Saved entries
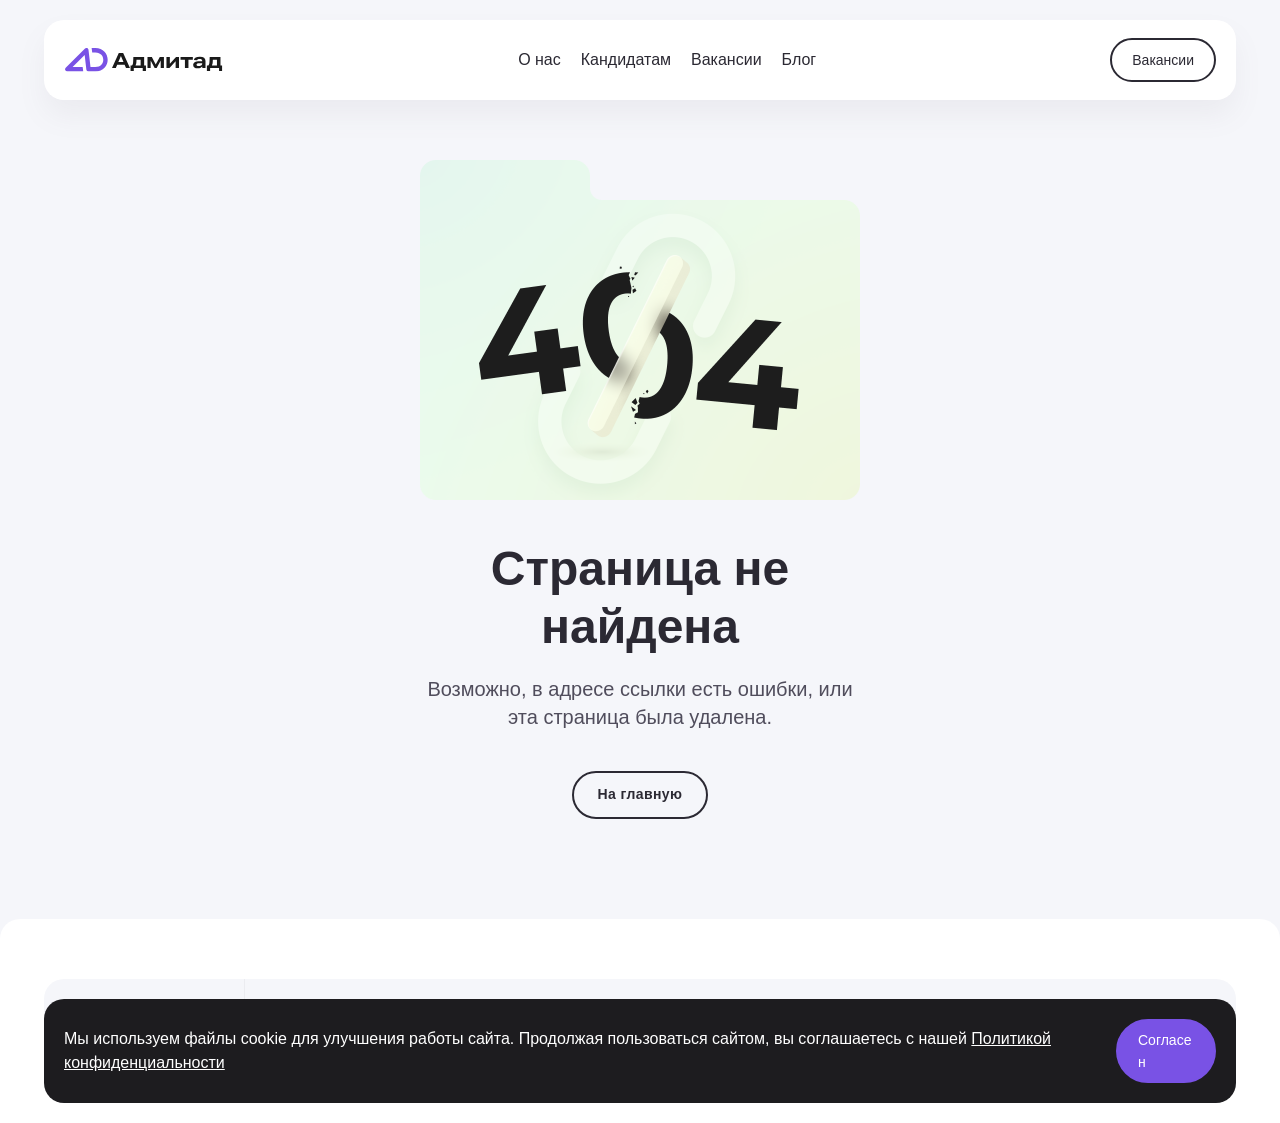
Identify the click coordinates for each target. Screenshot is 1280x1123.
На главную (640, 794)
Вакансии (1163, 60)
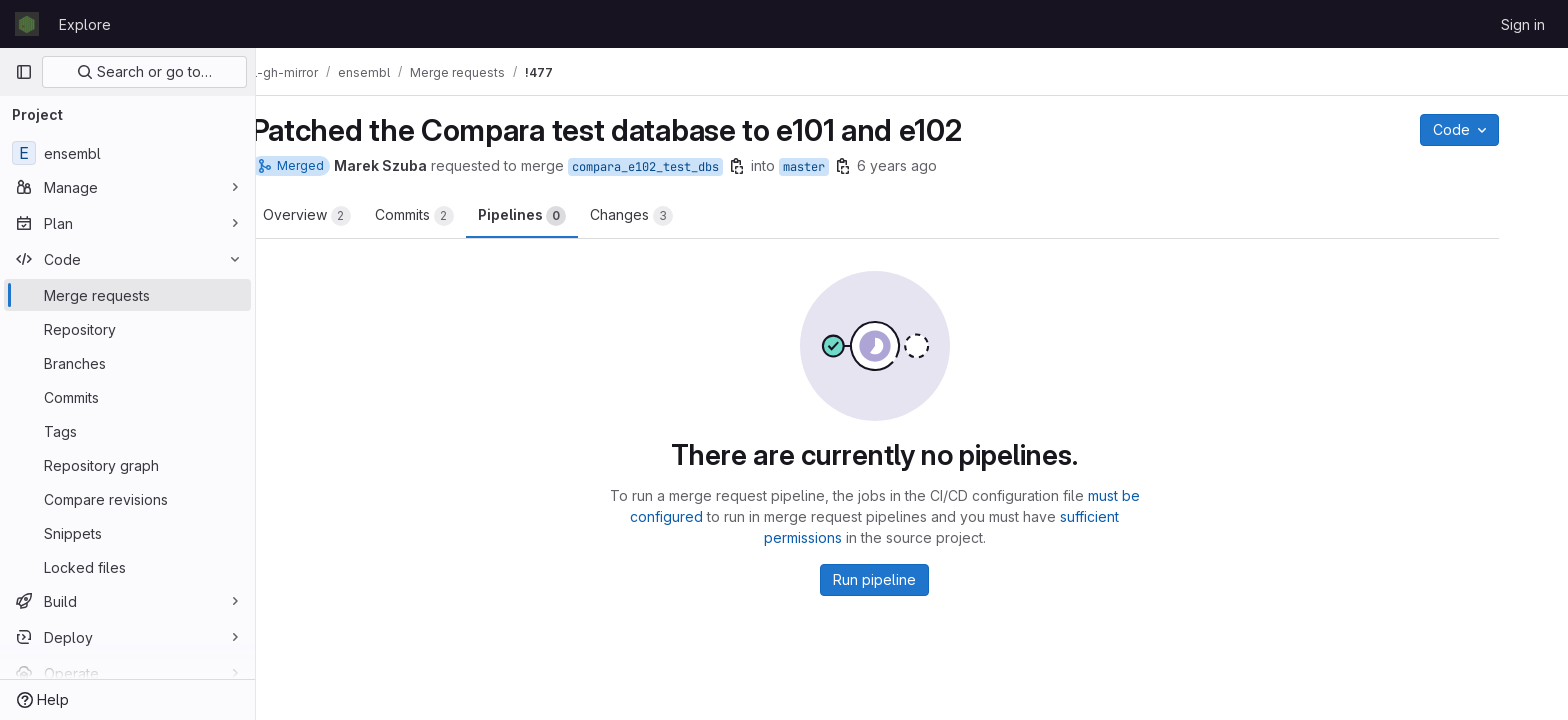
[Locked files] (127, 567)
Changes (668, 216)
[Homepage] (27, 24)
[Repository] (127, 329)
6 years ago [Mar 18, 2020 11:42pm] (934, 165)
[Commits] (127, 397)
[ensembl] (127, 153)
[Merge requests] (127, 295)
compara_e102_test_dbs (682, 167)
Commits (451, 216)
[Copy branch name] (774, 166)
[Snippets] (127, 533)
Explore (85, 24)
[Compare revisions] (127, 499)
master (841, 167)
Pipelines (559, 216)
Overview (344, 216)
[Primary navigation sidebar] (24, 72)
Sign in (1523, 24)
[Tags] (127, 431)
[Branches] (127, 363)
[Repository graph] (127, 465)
...
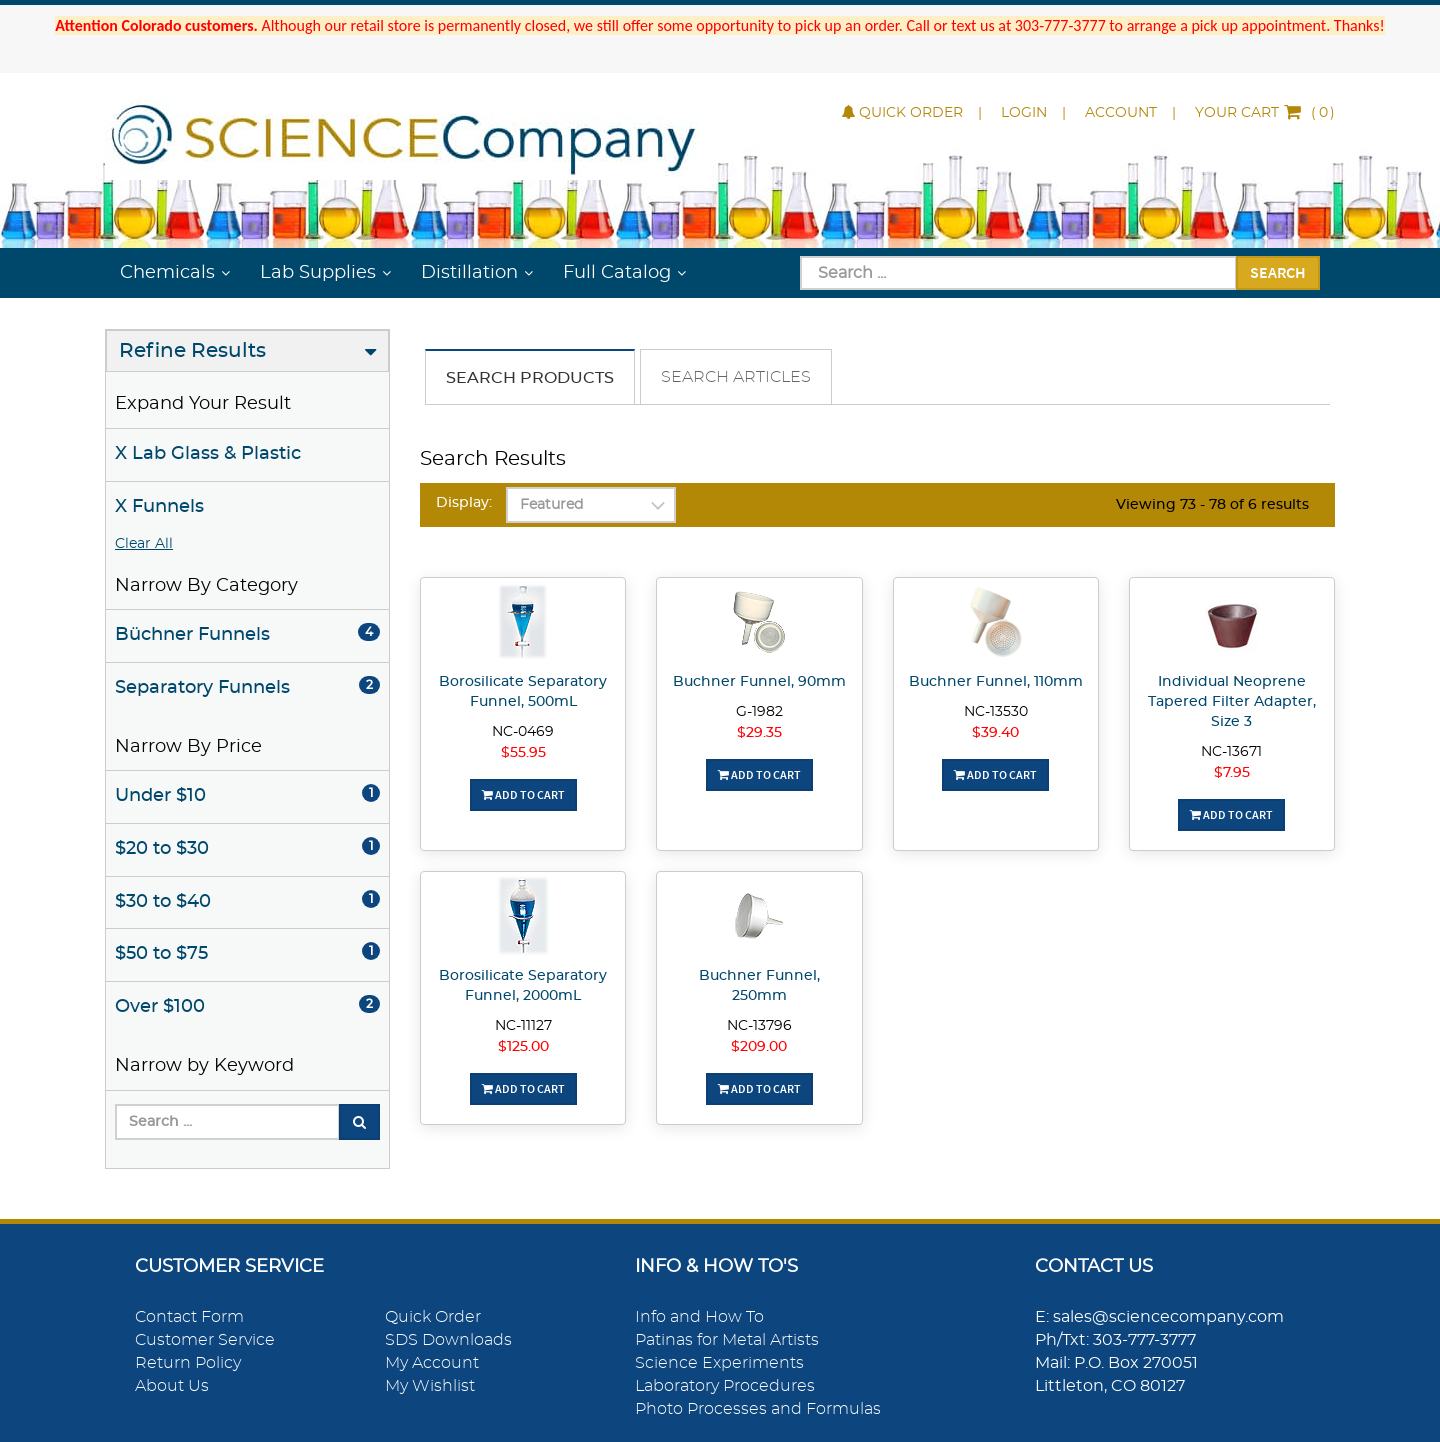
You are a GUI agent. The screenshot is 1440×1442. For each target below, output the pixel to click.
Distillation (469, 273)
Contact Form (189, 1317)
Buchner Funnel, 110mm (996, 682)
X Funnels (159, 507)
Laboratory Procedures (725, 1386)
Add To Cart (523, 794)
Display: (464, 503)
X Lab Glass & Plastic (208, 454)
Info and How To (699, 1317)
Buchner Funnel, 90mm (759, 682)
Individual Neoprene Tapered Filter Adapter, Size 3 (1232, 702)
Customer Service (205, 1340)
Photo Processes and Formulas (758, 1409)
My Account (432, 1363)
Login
...
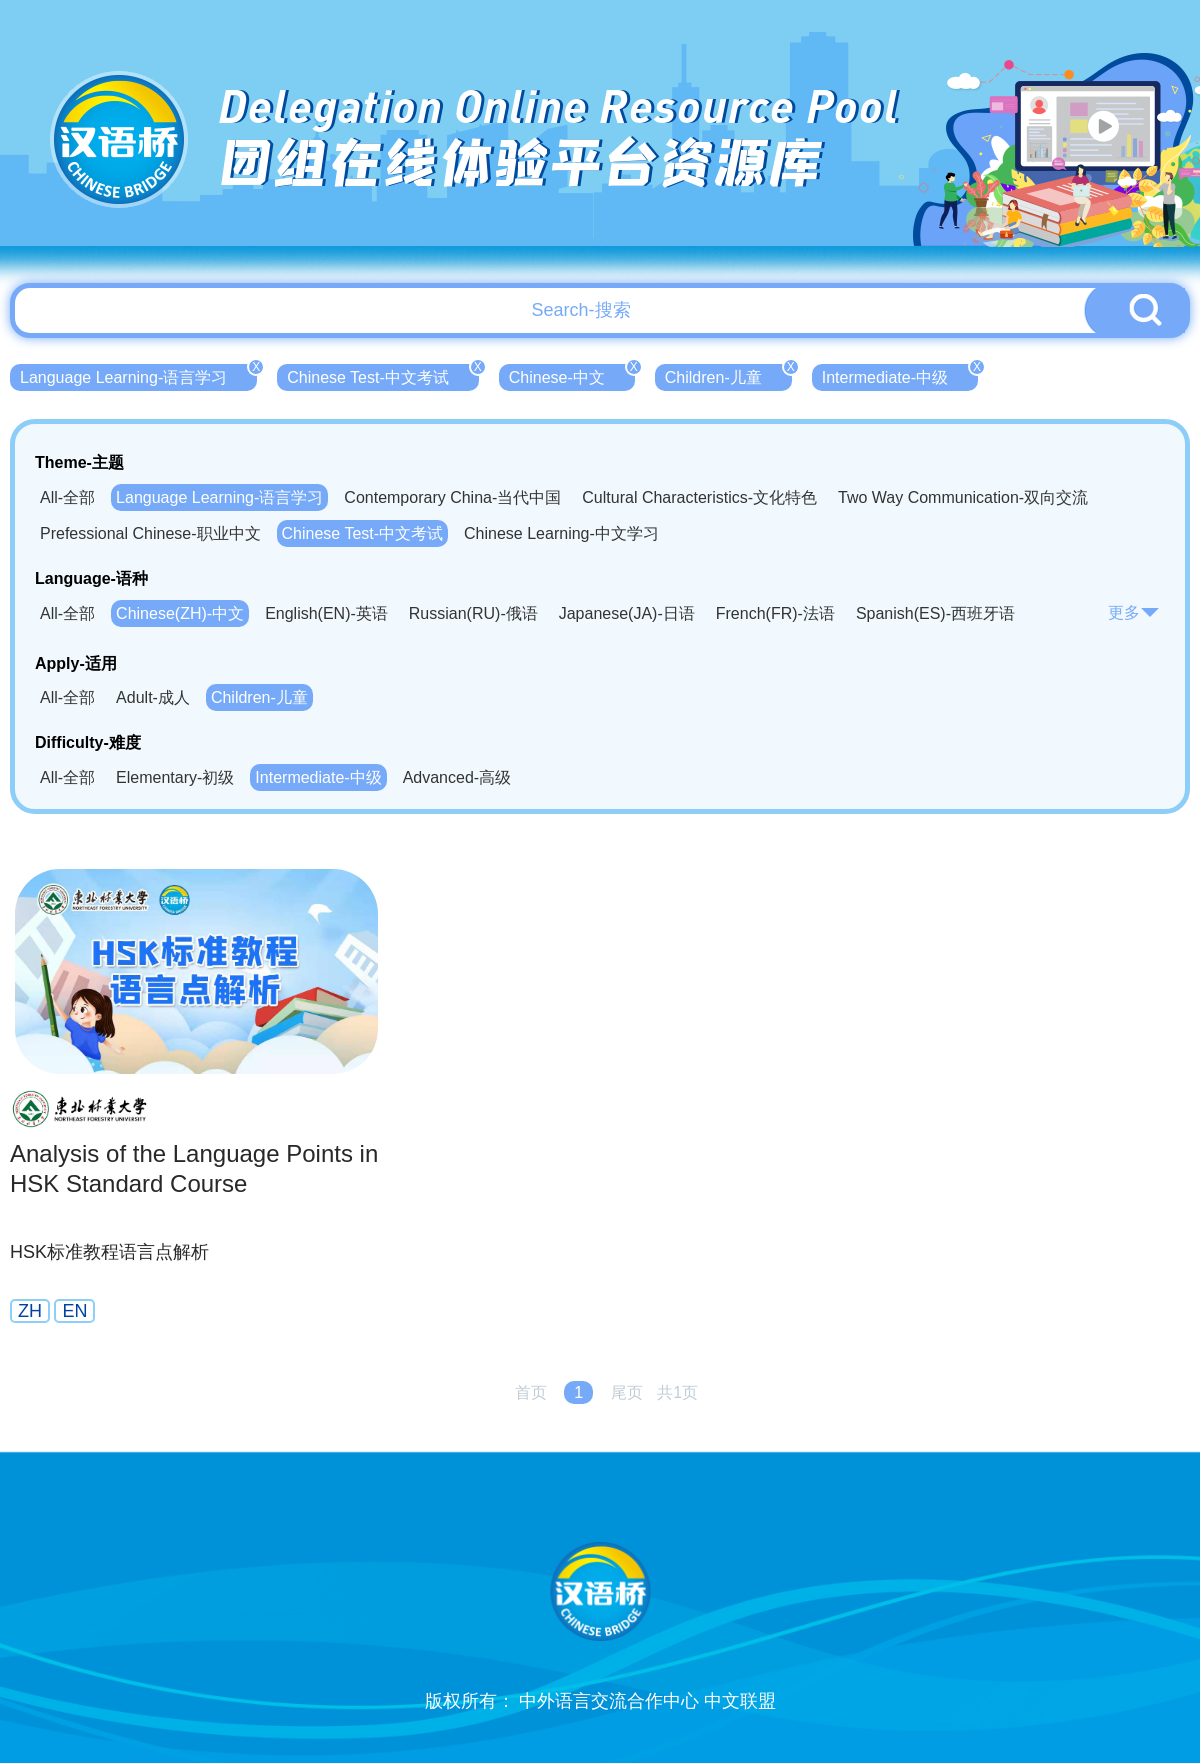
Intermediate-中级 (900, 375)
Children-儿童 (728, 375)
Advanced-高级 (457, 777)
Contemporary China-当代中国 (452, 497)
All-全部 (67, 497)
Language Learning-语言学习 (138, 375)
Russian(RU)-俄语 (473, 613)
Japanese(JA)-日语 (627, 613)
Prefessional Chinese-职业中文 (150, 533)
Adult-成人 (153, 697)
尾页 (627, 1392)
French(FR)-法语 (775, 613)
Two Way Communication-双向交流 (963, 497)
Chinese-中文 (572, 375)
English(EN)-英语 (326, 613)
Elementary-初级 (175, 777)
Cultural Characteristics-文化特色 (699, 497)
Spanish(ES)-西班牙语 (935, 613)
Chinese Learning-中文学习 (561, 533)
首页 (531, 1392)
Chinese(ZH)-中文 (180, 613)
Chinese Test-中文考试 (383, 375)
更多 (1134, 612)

### Exercise
Beginning at the line with "Two Way Communication-双向交流 (963, 497)" and stopping after the line with "更多 (1134, 612)", please write out every line of the data above exactly and nothing else.

### Exercise result
Two Way Communication-双向交流 (963, 497)
Chinese-中文 (572, 375)
English(EN)-英语 (326, 613)
Elementary-初级 (175, 777)
Cultural Characteristics-文化特色 (699, 497)
Spanish(ES)-西班牙语 (935, 613)
Chinese Learning-中文学习 (561, 533)
首页 (531, 1392)
Chinese(ZH)-中文 (180, 613)
Chinese Test-中文考试 (383, 375)
更多 (1134, 612)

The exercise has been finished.